Adversarial Arena: Crowdsourcing Data Generation through Interactive Competition
This work addresses the need for high-quality, diverse conversational data for LLM post-training, particularly in low-resource domains like cybersecurity, by introducing a novel crowdsourcing paradigm.
Adversarial Arena frames data generation as an adversarial competition between attacker and defender teams, producing diverse multi-turn conversational datasets. In a cybersecurity alignment competition with 10 academic teams, it generated 19,683 conversations, and fine-tuning on this data improved secure code generation by 18.47% on CyberSecEval-Instruct and 29.42% on CyberSecEval-MITRE.

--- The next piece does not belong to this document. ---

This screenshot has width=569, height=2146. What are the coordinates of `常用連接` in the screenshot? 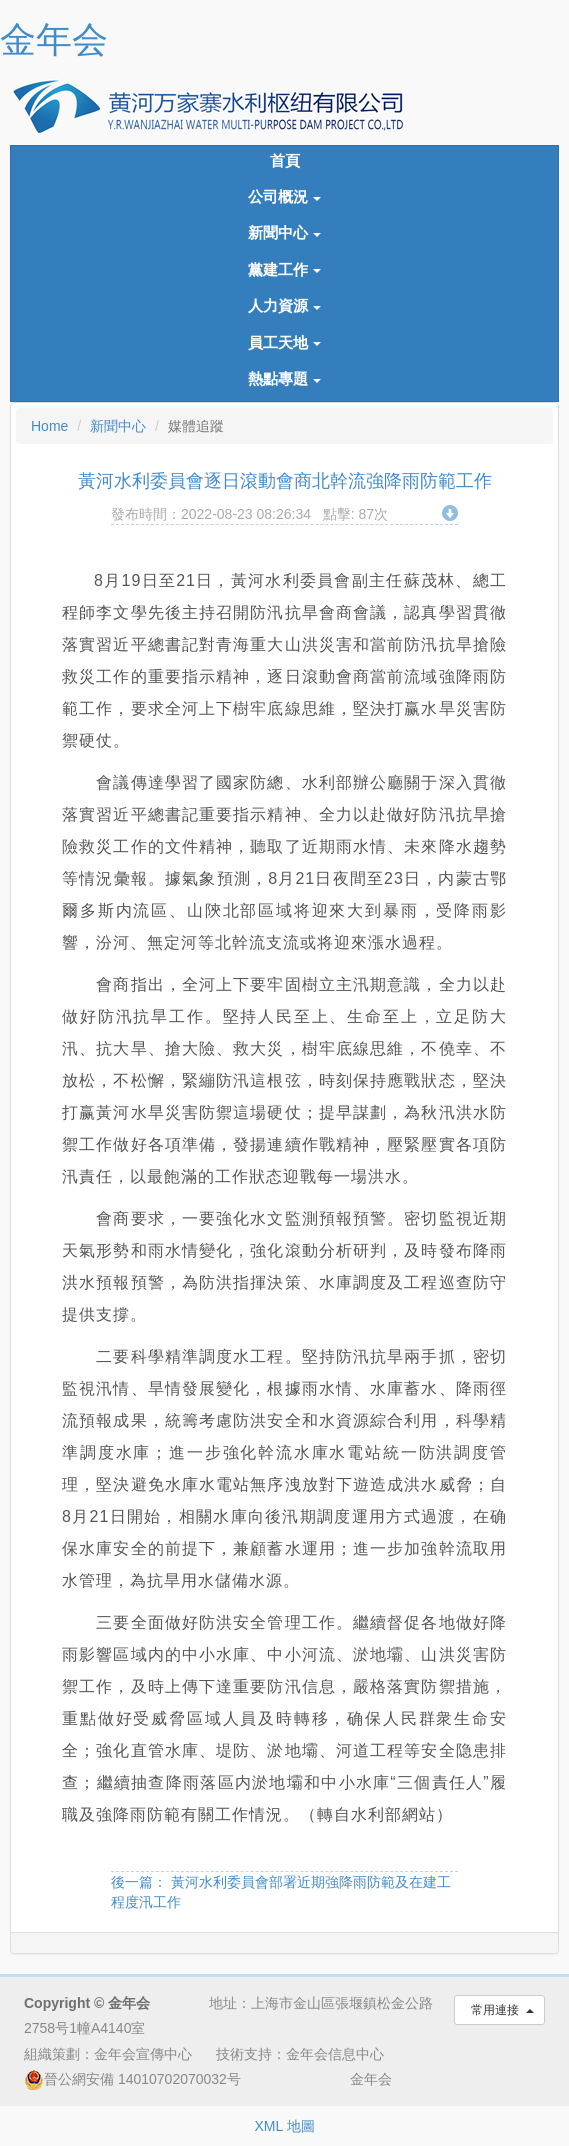 It's located at (499, 2010).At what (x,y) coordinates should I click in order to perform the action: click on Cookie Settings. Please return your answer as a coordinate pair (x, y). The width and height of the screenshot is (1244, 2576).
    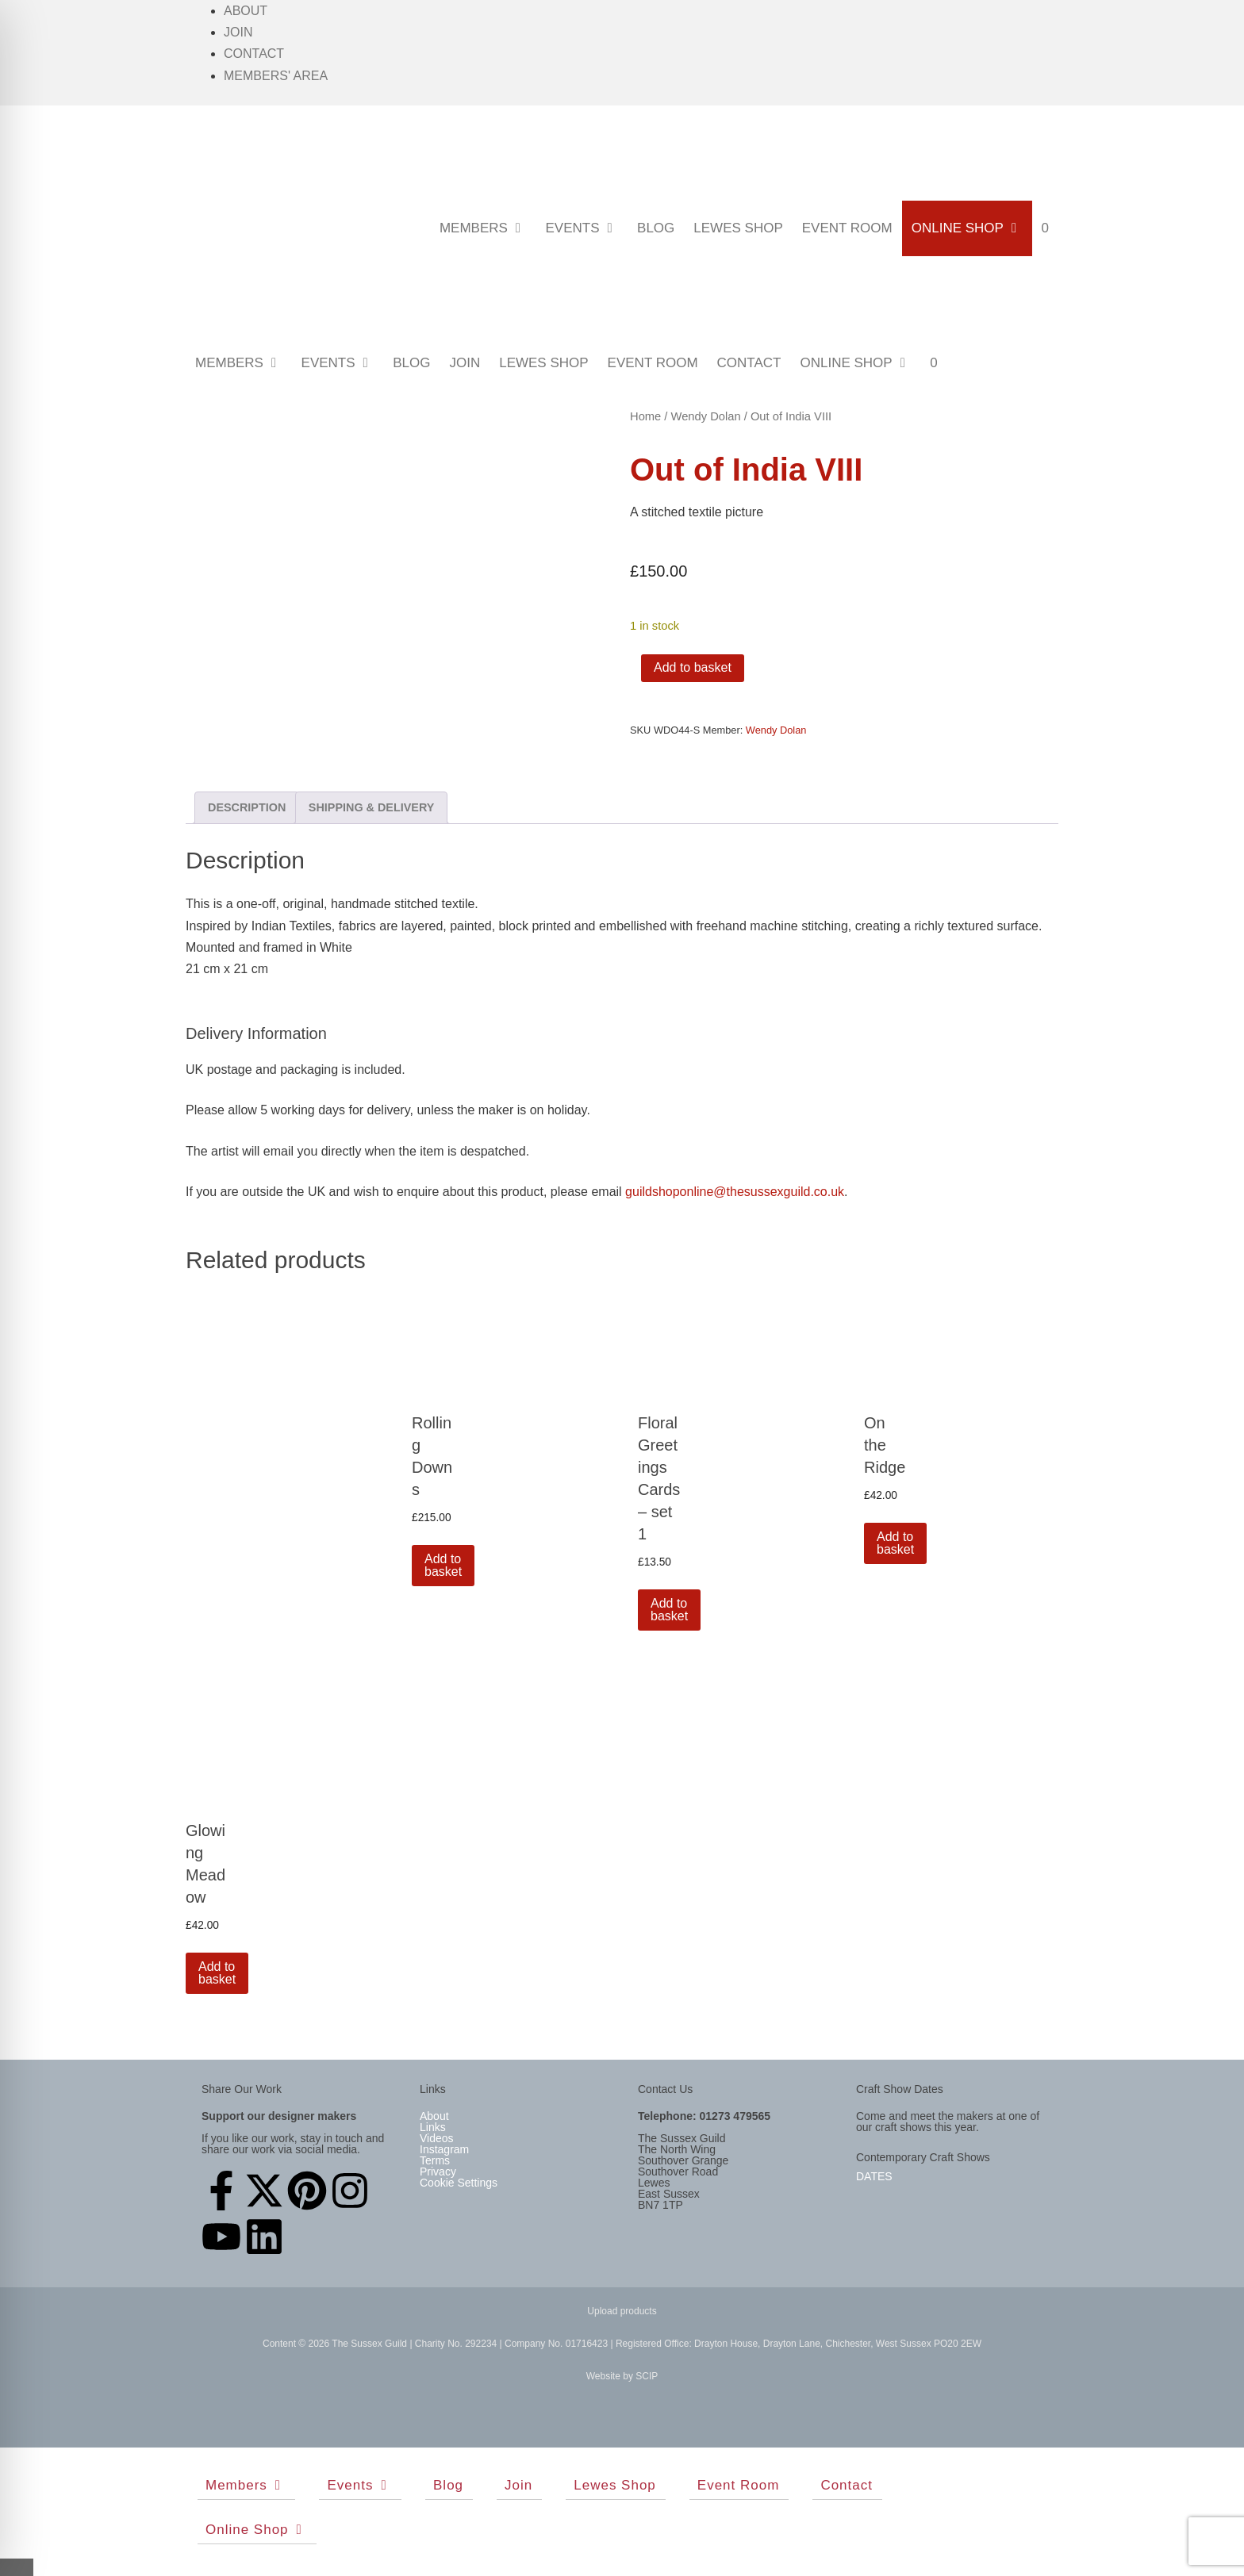
    Looking at the image, I should click on (458, 2182). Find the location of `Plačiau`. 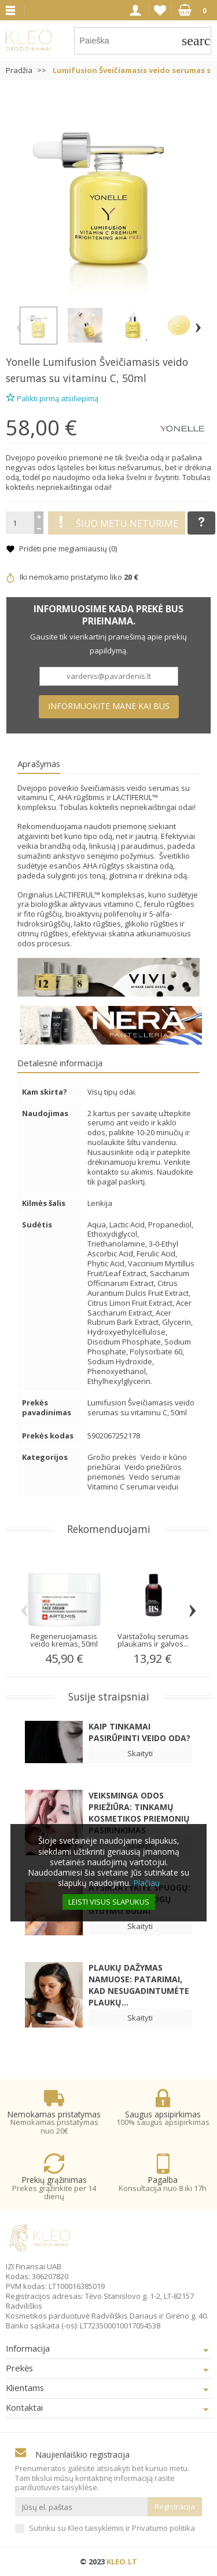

Post-training Large Language Models requires diverse, high-quality data which is rare and costly to obtain, especially in low resource domains and for multi-turn conversations. Common solutions are crowdsourcing or synthetic generation, but both often yield low-quality or low-diversity data. We introduce Adversarial Arena for building high quality conversational datasets by framing data generation as an adversarial task: attackers create prompts, and defenders generate responses. This interactive competition between multiple teams naturally produces diverse and complex data. We validated this approach by conducting a competition with 10 academic teams from top US and European universities, each building attacker or defender bots. The competition, focused on safety alignment of LLMs in cybersecurity, generated 19,683 multi-turn conversations. Fine-tuning an open-source model on this dataset produced an 18.47% improvement in secure code generation on CyberSecEval-Instruct and 29.42% improvement on CyberSecEval-MITRE.